You may have heard that DST decreases traffic accidents. It doesn’t. Evening accidents decrease, but early-morning accidents increase — and early-evening pedestrian fatalities soar immediately following the switch. One University of Michigan study found 65 pedestrian deaths in the area studied in the week before DST ended — and 227 killed in the week after the end of DST. Researchers at Carnegie Mellon found a 186 percent increase in the risk of being killed by a car in the early evening for every mile walked right after DST ends. We’re not meant to shift our time frames so dramatically. It throws us all off our game.

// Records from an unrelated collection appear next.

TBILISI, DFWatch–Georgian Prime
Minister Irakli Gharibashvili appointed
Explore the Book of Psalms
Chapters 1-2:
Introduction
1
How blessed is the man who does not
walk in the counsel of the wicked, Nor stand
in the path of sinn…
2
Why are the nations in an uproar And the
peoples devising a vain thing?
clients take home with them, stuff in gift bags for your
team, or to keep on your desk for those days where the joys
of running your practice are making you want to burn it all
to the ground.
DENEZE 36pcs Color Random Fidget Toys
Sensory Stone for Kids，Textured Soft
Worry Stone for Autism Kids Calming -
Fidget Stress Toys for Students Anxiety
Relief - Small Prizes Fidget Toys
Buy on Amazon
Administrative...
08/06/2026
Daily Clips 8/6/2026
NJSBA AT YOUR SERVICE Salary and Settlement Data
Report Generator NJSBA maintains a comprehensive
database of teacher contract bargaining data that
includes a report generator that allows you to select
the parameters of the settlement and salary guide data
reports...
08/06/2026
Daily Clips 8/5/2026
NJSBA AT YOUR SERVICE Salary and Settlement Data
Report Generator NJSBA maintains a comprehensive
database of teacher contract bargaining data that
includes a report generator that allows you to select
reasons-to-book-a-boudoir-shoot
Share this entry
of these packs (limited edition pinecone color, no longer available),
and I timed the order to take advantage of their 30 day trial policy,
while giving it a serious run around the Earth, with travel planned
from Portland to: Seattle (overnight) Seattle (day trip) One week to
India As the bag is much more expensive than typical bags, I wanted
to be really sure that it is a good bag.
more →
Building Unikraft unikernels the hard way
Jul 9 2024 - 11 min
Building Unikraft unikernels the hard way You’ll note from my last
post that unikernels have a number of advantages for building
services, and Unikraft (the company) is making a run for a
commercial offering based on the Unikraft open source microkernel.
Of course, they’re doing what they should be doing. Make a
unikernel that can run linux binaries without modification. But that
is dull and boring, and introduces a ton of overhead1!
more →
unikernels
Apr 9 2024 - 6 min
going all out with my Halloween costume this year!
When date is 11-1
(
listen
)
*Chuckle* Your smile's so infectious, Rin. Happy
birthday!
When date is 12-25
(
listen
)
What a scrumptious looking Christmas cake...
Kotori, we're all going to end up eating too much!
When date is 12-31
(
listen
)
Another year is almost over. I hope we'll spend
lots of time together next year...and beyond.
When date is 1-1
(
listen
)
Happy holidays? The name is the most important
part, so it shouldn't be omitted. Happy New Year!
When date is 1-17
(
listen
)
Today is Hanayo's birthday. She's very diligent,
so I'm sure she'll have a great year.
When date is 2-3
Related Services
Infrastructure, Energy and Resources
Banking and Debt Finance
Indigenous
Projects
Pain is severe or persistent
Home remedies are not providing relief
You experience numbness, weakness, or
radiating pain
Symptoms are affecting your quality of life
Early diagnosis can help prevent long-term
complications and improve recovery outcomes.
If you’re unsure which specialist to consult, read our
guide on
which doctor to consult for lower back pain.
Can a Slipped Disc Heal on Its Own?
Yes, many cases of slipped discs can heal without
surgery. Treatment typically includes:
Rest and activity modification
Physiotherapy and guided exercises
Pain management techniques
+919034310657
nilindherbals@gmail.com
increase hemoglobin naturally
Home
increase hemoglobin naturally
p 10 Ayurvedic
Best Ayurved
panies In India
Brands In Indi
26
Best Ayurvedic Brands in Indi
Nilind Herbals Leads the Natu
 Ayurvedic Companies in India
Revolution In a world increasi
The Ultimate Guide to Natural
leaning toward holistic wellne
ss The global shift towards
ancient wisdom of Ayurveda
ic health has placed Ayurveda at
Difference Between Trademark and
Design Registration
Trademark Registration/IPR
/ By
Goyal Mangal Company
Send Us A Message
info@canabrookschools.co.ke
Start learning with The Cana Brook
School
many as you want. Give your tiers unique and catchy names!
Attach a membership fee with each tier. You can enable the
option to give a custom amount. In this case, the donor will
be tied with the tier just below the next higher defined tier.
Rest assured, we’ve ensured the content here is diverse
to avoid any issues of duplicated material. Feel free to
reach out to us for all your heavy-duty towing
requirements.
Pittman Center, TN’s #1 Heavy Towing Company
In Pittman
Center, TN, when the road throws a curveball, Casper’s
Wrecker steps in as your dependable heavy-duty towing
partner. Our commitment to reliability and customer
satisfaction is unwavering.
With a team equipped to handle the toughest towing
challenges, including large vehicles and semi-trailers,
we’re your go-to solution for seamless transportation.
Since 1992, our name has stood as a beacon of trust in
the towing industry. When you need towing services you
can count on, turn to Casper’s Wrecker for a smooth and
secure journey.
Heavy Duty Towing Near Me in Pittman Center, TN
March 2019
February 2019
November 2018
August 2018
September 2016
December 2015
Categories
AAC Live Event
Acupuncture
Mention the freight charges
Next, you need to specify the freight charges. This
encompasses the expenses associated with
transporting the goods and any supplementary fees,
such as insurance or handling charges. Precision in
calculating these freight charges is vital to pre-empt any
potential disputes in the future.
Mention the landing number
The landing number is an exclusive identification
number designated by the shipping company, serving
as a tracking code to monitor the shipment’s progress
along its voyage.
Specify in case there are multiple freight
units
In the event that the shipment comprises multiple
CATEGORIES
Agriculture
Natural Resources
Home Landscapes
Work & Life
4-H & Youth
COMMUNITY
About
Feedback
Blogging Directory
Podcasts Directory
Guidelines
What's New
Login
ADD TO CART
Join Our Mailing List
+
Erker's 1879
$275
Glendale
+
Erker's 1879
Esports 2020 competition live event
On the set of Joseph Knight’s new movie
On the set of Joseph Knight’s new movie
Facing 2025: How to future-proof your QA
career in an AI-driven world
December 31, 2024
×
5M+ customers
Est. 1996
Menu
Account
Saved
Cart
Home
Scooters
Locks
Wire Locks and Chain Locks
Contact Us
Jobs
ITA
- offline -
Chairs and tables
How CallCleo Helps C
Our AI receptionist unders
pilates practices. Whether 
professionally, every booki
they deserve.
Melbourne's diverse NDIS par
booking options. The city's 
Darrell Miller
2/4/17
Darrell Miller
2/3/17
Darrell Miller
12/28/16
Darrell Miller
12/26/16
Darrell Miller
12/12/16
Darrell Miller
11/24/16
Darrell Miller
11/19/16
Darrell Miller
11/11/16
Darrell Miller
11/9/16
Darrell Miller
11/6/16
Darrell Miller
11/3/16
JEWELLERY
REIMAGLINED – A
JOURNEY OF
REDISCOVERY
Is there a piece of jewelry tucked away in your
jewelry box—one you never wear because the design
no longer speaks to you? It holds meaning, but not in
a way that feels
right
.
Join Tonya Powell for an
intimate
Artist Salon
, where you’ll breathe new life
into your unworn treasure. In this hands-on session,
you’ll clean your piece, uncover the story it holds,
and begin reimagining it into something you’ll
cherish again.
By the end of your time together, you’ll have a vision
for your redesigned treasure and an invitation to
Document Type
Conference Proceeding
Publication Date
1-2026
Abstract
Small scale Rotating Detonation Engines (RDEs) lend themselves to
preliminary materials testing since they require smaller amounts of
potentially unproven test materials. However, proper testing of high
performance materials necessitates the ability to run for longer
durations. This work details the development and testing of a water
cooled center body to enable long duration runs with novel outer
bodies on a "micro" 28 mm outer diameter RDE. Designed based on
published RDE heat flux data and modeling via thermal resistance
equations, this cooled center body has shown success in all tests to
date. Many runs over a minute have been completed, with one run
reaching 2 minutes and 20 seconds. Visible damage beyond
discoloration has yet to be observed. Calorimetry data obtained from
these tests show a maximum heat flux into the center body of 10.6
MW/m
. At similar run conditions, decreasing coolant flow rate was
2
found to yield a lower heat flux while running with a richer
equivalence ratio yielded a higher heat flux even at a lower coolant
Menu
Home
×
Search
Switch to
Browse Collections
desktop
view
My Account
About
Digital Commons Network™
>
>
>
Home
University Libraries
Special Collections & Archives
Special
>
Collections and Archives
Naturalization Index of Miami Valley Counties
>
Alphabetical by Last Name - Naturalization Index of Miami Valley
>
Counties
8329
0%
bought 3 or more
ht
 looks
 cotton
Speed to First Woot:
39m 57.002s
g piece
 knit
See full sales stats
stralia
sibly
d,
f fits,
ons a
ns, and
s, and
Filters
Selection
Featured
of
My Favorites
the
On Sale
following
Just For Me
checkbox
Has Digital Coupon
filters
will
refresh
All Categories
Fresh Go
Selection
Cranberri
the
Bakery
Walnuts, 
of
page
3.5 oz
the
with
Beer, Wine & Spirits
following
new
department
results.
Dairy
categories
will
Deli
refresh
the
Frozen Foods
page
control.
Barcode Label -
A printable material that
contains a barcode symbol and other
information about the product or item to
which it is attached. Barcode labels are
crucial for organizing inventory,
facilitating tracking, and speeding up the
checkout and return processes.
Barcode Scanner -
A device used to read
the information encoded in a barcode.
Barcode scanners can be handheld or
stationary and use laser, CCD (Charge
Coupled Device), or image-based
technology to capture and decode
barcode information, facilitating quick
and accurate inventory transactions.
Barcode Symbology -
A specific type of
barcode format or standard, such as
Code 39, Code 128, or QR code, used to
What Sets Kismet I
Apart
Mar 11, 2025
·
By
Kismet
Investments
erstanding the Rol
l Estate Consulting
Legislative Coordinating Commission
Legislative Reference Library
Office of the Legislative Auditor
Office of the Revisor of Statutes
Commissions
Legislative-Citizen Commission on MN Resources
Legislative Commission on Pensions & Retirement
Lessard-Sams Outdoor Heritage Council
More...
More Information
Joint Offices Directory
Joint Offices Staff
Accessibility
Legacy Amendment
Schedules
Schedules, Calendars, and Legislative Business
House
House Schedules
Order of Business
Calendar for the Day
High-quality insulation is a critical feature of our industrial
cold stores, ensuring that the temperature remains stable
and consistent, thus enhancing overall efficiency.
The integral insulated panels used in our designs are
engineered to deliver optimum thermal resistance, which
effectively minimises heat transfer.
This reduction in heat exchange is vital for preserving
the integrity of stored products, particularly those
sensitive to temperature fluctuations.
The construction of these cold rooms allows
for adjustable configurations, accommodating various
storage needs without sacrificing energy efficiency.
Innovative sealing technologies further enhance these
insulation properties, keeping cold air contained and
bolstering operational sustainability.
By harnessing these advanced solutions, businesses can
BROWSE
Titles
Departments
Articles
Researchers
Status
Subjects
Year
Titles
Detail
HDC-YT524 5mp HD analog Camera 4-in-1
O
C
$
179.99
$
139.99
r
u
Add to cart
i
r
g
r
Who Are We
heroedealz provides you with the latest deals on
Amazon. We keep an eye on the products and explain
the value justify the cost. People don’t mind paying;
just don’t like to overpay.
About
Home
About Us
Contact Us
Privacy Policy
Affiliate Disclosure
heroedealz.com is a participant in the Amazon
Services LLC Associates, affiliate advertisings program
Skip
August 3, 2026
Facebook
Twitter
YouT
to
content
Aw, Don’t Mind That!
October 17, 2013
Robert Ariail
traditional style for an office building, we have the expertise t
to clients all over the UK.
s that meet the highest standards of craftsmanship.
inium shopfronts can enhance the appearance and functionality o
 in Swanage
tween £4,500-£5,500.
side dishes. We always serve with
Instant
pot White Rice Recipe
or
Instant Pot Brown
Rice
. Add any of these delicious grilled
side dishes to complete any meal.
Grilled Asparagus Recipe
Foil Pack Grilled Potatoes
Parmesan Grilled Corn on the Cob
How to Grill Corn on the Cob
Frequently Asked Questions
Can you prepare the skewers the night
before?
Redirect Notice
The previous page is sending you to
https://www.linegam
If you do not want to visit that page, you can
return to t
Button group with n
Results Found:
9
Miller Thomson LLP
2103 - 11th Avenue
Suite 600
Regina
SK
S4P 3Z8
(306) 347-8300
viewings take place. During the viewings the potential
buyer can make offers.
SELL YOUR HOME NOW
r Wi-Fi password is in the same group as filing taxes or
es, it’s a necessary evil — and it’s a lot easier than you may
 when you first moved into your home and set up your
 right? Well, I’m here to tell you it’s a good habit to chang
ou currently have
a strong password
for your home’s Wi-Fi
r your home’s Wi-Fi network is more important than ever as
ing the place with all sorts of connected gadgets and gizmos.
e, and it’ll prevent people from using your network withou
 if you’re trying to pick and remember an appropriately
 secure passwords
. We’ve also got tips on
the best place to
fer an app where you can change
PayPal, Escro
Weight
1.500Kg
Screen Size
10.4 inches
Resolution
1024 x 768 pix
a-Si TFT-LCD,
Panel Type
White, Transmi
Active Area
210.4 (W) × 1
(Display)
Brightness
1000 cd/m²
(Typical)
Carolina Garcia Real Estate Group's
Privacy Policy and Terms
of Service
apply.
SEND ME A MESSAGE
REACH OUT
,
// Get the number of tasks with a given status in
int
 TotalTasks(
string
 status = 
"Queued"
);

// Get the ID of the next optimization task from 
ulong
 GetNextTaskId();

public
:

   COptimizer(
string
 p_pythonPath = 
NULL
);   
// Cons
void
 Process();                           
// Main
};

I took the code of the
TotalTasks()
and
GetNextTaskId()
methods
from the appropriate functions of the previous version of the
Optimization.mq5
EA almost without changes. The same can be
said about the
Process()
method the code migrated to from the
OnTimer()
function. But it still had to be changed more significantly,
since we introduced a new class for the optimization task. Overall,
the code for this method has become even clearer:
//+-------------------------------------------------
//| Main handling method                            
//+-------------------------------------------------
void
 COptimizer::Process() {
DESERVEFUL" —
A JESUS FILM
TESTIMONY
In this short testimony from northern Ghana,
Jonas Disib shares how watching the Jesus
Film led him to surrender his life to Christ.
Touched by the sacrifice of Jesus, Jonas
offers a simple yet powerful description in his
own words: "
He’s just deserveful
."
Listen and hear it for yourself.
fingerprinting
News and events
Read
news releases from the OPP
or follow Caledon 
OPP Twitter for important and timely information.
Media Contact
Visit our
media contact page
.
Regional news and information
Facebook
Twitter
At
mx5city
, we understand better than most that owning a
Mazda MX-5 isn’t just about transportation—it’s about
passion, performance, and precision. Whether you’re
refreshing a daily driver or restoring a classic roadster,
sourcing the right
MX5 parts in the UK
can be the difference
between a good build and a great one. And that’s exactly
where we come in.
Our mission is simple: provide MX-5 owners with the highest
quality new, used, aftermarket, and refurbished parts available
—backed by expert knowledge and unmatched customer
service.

So, who likes Daylight Saving? People who make money off it, duh. That includes golf courses and other sports and tourism interests, along with retailers, who are pleased that people have an extra hour of daylight to squander dropping bucks in their establishments. Who doesn’t like DST? People like me who don’t get enough sleep. Also, farmers. And other intelligent folks everywhere.

The thing is, America, DST merely grants you the illusion that you can manipulate the fourth dimension. You can’t. You’re not Doc Brown. Even Doc Brown isn’t Doc Brown. Did you notice how old he looked in his Back to the Future Day YouTube video? Human beings have arranged their lives around the rising and setting of the sun for millions of years. It’s typical modern hubris to think we can improve on that. DST increases your chances of having a heart attack, increases air pollution, decreases economic production, causes skin cancer, and has been linked to increased rates of depression and suicide. It’s damned inconvenient, and nonsensical, too. Why disrupt our lives this way every spring and then disrupt them all over again come fall? The only possible plus of DST is that it served as a reminder to put new batteries in your smoke detectors, but now that those come with 10-year batteries, even that’s moot. The only people still arguing in favor of Daylight Saving Time are dissolute drunks who live for that one extra hour at the bar every autumn, plus fans of Volksgemeinschaft, entomologists and golfers. And who wants to be on their side?